GlobeSt.com: Do you expect to see a large ramp-up in construction for this type of space, or do you expect users to look elsewhere for it?
Tomaselli: There's more space opening up in the Inland Empire East, but space decisions are based on where you need to be for reasons other than size. If they need skilled workers or a higher lifestyle, tenants will pay to be here; if not, they will look at older markets in L.A. or in the Inland Empire, but they will have to drive farther. Logistics firms will likely go out there for the pieces that can be dragged out there, but if you're pulling things in from the port and servicing Southern California or Orange County specifically, you don't want to drag everything out to the IE East just to drag it back to save 20 cents. It's a metrical and mathematical equation, and you have to crunch the numbers and figure out what makes sense. There's often bifurcation between uses—some choose to house assembly here and then take 100,000 square feet of warehouse that could be growing to 200,000 square feet, look outside of Orange County and figure out where they can put it, such as Denver or Phoenix.
GlobeSt.com: What does availability for smaller space look like in Orange County?

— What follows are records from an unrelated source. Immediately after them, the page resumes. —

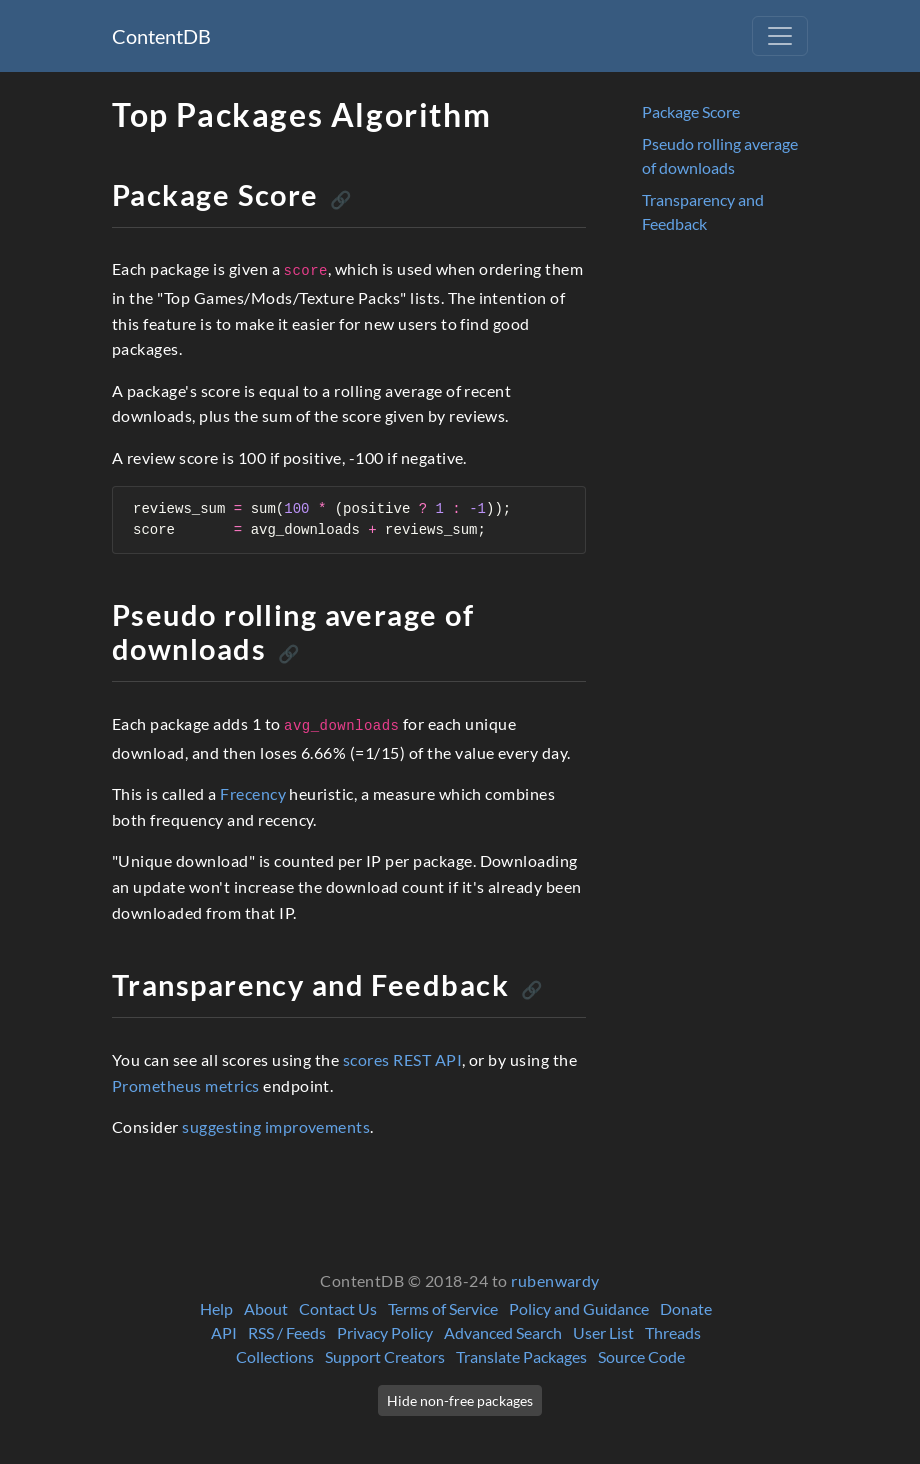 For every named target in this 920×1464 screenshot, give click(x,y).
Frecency (253, 793)
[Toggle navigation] (780, 36)
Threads (673, 1332)
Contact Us (338, 1308)
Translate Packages (521, 1356)
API (224, 1332)
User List (603, 1332)
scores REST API (402, 1059)
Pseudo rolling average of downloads (720, 155)
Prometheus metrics (186, 1085)
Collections (275, 1356)
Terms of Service (443, 1308)
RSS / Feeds (287, 1332)
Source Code (641, 1356)
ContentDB (161, 36)
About (266, 1308)
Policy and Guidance (579, 1308)
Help (216, 1308)
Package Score (691, 111)
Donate (686, 1308)
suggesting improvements (276, 1126)
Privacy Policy (385, 1332)
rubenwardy (555, 1280)
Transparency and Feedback (703, 211)
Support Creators (385, 1356)
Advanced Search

Tomaselli: It's the same story all the way down. It's another example of what rates and prices have done. This is an entrepreneurial market. Everybody wanted to buy their own buildings, and prices went for $100 per square foot to $125 per square foot for small industrial to more than $250 per square foot, and some over $500 per square foot. Then, in 2008, it came back down, but now it's all the way back up again for industrial. We're within 20% of the peaks of '07 and '08. But nobody's building those buildings now like they were back then, creating more pressure on pricing. Maybe we will see infill being developed in to small buildings, which we haven't seen yet. That's the last part of the cycle we haven't yet seen. There's fear in that market because people aren't refinancing their houses to buy small industrial buildings anymore. And if a developer is going to pay a premium for land, they're going to put a big distribution center on it—it's better for the developer than building small buildings. That sector is very dynamic, and a lot of institutional money wants to be there.